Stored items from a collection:
══════════

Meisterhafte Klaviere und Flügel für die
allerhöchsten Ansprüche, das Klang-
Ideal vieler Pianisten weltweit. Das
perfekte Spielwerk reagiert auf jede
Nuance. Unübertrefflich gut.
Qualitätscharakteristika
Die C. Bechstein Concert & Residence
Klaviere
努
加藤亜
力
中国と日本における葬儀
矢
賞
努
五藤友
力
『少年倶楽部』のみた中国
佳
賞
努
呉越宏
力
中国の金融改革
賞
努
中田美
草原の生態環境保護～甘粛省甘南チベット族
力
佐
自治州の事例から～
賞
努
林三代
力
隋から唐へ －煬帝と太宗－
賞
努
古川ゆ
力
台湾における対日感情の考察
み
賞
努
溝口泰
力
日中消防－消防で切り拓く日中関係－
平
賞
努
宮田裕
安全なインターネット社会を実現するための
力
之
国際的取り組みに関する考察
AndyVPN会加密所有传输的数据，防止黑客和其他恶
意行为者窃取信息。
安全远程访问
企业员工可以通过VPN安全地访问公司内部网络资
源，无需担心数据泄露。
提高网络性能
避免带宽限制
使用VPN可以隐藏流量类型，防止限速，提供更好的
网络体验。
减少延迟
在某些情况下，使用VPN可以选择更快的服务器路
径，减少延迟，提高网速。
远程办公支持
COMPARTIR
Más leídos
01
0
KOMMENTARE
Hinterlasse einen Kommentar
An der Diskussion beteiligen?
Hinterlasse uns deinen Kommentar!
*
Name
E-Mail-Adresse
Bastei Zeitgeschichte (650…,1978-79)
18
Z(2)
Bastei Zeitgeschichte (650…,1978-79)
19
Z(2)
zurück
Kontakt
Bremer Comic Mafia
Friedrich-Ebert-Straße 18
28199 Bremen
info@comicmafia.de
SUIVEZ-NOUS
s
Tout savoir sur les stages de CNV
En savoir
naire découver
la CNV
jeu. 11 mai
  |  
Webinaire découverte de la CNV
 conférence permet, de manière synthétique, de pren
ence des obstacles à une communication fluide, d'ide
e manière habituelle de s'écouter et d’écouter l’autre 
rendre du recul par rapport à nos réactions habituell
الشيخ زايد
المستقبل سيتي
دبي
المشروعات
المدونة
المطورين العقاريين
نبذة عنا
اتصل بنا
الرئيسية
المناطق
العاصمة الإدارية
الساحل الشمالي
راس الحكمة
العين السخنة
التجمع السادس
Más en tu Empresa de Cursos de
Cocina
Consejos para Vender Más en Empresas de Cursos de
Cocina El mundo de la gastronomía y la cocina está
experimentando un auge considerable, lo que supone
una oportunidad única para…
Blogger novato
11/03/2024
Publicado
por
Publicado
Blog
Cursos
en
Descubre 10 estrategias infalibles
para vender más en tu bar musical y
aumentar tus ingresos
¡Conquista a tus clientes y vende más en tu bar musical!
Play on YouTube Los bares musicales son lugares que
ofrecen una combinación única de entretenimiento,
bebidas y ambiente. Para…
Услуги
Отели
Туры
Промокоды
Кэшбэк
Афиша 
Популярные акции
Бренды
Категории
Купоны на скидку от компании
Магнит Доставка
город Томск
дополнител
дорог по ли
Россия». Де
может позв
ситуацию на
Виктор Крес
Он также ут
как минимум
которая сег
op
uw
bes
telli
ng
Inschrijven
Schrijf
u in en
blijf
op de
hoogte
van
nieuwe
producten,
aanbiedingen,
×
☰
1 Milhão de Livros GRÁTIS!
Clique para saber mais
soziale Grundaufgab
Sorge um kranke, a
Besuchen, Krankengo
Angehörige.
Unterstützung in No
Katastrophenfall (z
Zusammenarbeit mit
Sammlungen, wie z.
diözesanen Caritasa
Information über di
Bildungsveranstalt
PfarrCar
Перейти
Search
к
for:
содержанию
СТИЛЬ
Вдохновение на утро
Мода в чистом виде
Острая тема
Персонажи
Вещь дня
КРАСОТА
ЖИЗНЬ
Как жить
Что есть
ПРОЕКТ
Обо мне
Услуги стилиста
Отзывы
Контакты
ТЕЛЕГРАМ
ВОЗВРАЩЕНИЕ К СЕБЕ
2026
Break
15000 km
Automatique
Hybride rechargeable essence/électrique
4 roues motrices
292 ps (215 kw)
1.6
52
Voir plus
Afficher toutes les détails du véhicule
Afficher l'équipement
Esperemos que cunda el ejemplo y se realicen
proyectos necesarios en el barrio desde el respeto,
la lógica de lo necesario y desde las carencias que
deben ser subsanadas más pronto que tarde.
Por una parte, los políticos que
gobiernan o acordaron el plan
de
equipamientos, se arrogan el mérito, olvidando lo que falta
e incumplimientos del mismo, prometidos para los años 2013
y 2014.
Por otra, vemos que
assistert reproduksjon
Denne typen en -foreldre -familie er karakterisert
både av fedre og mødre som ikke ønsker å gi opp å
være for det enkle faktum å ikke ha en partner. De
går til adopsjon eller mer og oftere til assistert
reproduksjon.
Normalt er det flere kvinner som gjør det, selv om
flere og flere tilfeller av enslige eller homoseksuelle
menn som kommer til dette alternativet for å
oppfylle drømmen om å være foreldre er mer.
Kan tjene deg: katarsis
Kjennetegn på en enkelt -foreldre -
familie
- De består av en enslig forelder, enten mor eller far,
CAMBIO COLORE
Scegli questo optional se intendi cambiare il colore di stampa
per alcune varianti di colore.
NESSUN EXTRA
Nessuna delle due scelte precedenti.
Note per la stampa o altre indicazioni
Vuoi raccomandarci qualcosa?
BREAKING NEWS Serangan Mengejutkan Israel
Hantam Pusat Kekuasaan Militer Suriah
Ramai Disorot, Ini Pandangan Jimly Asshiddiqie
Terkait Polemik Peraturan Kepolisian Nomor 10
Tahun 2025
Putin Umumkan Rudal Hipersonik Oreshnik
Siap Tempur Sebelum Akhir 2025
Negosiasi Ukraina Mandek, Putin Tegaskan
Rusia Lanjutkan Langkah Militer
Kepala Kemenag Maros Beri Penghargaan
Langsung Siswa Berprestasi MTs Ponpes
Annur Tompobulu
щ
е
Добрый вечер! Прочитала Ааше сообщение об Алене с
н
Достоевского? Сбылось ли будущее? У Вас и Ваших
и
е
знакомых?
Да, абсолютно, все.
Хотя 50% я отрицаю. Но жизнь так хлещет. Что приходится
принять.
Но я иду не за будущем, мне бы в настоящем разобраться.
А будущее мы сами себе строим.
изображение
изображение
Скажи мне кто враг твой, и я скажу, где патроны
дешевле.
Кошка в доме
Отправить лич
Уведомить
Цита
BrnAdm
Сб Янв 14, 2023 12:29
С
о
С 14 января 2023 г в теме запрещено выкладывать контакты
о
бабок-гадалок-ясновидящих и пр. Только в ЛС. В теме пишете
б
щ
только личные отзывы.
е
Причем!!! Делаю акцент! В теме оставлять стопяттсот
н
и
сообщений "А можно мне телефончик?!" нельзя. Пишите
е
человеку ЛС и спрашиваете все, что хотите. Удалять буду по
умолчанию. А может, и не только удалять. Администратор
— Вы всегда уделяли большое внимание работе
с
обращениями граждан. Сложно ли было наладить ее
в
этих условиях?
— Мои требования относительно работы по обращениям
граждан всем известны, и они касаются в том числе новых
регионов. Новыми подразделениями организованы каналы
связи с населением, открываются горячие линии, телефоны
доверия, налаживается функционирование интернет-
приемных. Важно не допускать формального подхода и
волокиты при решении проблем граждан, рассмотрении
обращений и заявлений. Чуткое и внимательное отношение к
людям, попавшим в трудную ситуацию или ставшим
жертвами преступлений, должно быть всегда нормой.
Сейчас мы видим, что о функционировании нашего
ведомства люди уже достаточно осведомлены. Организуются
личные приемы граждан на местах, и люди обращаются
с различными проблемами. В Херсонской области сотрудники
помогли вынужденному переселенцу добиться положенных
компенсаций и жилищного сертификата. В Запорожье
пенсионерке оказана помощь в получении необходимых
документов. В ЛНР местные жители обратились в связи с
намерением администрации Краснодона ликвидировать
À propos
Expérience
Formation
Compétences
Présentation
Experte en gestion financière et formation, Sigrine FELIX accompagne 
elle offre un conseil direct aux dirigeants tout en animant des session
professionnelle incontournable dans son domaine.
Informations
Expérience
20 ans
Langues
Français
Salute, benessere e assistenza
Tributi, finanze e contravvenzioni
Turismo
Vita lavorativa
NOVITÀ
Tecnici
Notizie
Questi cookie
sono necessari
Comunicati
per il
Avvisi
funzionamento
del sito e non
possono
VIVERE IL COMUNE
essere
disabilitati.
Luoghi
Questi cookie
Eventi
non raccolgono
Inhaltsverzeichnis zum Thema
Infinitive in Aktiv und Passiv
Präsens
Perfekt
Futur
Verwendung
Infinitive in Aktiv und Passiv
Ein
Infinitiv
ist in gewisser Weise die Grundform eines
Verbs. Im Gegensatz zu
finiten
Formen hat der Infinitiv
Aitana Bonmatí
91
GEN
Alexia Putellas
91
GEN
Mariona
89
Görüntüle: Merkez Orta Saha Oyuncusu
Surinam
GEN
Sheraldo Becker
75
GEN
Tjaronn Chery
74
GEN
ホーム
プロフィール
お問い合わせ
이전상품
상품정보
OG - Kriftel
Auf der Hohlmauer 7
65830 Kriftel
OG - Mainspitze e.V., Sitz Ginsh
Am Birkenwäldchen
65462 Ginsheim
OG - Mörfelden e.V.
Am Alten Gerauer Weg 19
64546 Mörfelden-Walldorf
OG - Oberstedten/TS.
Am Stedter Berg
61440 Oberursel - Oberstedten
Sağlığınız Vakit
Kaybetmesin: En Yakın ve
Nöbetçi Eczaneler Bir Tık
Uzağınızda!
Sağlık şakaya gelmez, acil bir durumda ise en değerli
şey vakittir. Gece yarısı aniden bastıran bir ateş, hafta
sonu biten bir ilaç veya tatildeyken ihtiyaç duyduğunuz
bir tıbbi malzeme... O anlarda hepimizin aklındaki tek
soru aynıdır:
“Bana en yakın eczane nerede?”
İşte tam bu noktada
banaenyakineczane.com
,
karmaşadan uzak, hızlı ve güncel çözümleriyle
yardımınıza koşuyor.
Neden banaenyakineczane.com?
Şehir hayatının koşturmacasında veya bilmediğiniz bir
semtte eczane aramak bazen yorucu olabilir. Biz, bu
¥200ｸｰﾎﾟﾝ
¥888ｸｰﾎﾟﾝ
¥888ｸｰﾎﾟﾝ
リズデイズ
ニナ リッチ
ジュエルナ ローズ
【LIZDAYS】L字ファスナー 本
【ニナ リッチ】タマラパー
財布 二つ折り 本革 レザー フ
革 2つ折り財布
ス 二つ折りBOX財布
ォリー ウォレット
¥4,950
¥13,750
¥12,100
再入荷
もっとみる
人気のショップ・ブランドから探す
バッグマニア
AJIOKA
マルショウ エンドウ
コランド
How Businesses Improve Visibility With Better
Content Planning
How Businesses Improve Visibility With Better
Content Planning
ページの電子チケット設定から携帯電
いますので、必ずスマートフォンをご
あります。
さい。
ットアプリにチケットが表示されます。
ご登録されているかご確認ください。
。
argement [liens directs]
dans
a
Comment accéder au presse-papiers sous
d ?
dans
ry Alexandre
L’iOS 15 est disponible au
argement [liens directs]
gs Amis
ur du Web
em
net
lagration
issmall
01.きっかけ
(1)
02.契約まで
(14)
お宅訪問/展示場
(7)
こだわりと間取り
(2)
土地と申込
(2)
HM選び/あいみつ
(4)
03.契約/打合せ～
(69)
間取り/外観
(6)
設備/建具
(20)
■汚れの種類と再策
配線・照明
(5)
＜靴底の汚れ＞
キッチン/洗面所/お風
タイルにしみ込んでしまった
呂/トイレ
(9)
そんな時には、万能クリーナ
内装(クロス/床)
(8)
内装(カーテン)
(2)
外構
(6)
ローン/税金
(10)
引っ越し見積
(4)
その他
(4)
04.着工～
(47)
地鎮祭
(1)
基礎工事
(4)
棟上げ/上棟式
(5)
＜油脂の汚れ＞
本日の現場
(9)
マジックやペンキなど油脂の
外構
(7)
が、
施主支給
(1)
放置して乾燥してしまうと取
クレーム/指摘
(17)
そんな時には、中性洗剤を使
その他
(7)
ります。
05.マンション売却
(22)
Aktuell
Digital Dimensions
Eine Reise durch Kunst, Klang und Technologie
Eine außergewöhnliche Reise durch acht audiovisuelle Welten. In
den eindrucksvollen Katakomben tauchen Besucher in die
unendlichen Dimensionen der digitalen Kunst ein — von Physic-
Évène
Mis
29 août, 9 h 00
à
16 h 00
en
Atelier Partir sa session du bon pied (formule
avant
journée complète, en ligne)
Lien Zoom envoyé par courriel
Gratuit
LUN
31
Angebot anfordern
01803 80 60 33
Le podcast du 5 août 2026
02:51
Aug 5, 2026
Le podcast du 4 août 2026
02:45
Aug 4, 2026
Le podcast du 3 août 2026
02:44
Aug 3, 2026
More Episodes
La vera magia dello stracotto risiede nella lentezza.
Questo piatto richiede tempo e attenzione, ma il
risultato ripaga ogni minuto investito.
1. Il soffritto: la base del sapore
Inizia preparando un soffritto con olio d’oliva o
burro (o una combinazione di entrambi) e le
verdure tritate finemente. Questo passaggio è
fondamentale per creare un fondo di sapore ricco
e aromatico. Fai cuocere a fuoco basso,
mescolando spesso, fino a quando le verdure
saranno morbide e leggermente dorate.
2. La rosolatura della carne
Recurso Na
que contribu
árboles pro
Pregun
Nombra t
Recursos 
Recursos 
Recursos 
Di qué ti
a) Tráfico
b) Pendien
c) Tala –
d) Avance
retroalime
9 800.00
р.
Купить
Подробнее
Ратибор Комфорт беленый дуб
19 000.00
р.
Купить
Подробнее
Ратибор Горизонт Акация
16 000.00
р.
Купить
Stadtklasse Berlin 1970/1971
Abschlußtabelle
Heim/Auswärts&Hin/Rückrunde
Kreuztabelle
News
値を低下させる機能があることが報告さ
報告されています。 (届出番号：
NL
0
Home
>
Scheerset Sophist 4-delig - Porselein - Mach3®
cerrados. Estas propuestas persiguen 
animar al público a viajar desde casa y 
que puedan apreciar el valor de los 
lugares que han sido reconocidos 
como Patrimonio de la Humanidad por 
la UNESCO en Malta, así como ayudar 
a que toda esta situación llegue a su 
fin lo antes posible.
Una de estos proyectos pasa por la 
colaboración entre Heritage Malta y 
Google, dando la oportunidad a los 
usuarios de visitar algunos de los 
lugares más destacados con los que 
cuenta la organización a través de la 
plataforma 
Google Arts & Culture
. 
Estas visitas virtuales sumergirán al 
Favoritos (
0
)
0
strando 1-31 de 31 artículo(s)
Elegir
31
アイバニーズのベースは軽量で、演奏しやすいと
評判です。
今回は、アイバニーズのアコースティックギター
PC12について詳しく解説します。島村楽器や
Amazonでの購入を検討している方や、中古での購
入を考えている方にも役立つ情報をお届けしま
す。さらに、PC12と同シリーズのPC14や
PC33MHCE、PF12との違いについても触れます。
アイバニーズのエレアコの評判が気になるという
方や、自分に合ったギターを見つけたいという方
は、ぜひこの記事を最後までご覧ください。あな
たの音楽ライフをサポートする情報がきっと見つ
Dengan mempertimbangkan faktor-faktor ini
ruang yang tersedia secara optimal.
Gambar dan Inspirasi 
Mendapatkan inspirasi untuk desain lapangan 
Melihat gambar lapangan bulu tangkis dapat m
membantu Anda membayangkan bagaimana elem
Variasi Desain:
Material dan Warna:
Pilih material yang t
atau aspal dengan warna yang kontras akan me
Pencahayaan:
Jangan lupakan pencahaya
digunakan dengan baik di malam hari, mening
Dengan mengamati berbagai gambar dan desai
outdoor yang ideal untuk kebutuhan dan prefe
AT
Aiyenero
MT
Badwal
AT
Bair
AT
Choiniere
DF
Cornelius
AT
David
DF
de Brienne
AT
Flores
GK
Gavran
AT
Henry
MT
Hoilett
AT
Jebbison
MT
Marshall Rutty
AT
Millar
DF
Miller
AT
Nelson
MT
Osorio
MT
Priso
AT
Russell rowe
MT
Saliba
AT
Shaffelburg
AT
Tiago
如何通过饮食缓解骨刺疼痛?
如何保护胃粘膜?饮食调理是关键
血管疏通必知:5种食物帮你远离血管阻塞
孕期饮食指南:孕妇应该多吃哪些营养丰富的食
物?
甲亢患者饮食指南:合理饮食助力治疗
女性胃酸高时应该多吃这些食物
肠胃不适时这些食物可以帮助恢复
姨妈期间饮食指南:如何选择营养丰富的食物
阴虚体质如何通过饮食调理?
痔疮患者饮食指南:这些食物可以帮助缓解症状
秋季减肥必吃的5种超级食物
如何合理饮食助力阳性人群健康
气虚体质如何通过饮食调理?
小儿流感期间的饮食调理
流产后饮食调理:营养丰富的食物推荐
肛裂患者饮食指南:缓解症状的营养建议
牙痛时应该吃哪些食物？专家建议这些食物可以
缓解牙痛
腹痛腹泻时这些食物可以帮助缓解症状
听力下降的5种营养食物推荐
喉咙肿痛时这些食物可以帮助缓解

══════════

HOW TO COMPLETE THIS TASK: Start with the first line of the data and print every line exactly. The line containing "una oportunidad única para…" is the last one to include.

ANSWER SPACE:
Meisterhafte Klaviere und Flügel für die
allerhöchsten Ansprüche, das Klang-
Ideal vieler Pianisten weltweit. Das
perfekte Spielwerk reagiert auf jede
Nuance. Unübertrefflich gut.
Qualitätscharakteristika
Die C. Bechstein Concert & Residence
Klaviere
努
加藤亜
力
中国と日本における葬儀
矢
賞
努
五藤友
力
『少年倶楽部』のみた中国
佳
賞
努
呉越宏
力
中国の金融改革
賞
努
中田美
草原の生態環境保護～甘粛省甘南チベット族
力
佐
自治州の事例から～
賞
努
林三代
力
隋から唐へ －煬帝と太宗－
賞
努
古川ゆ
力
台湾における対日感情の考察
み
賞
努
溝口泰
力
日中消防－消防で切り拓く日中関係－
平
賞
努
宮田裕
安全なインターネット社会を実現するための
力
之
国際的取り組みに関する考察
AndyVPN会加密所有传输的数据，防止黑客和其他恶
意行为者窃取信息。
安全远程访问
企业员工可以通过VPN安全地访问公司内部网络资
源，无需担心数据泄露。
提高网络性能
避免带宽限制
使用VPN可以隐藏流量类型，防止限速，提供更好的
网络体验。
减少延迟
在某些情况下，使用VPN可以选择更快的服务器路
径，减少延迟，提高网速。
远程办公支持
COMPARTIR
Más leídos
01
0
KOMMENTARE
Hinterlasse einen Kommentar
An der Diskussion beteiligen?
Hinterlasse uns deinen Kommentar!
*
Name
E-Mail-Adresse
Bastei Zeitgeschichte (650…,1978-79)
18
Z(2)
Bastei Zeitgeschichte (650…,1978-79)
19
Z(2)
zurück
Kontakt
Bremer Comic Mafia
Friedrich-Ebert-Straße 18
28199 Bremen
info@comicmafia.de
SUIVEZ-NOUS
s
Tout savoir sur les stages de CNV
En savoir
naire découver
la CNV
jeu. 11 mai
  |  
Webinaire découverte de la CNV
 conférence permet, de manière synthétique, de pren
ence des obstacles à une communication fluide, d'ide
e manière habituelle de s'écouter et d’écouter l’autre 
rendre du recul par rapport à nos réactions habituell
الشيخ زايد
المستقبل سيتي
دبي
المشروعات
المدونة
المطورين العقاريين
نبذة عنا
اتصل بنا
الرئيسية
المناطق
العاصمة الإدارية
الساحل الشمالي
راس الحكمة
العين السخنة
التجمع السادس
Más en tu Empresa de Cursos de
Cocina
Consejos para Vender Más en Empresas de Cursos de
Cocina El mundo de la gastronomía y la cocina está
experimentando un auge considerable, lo que supone
una oportunidad única para…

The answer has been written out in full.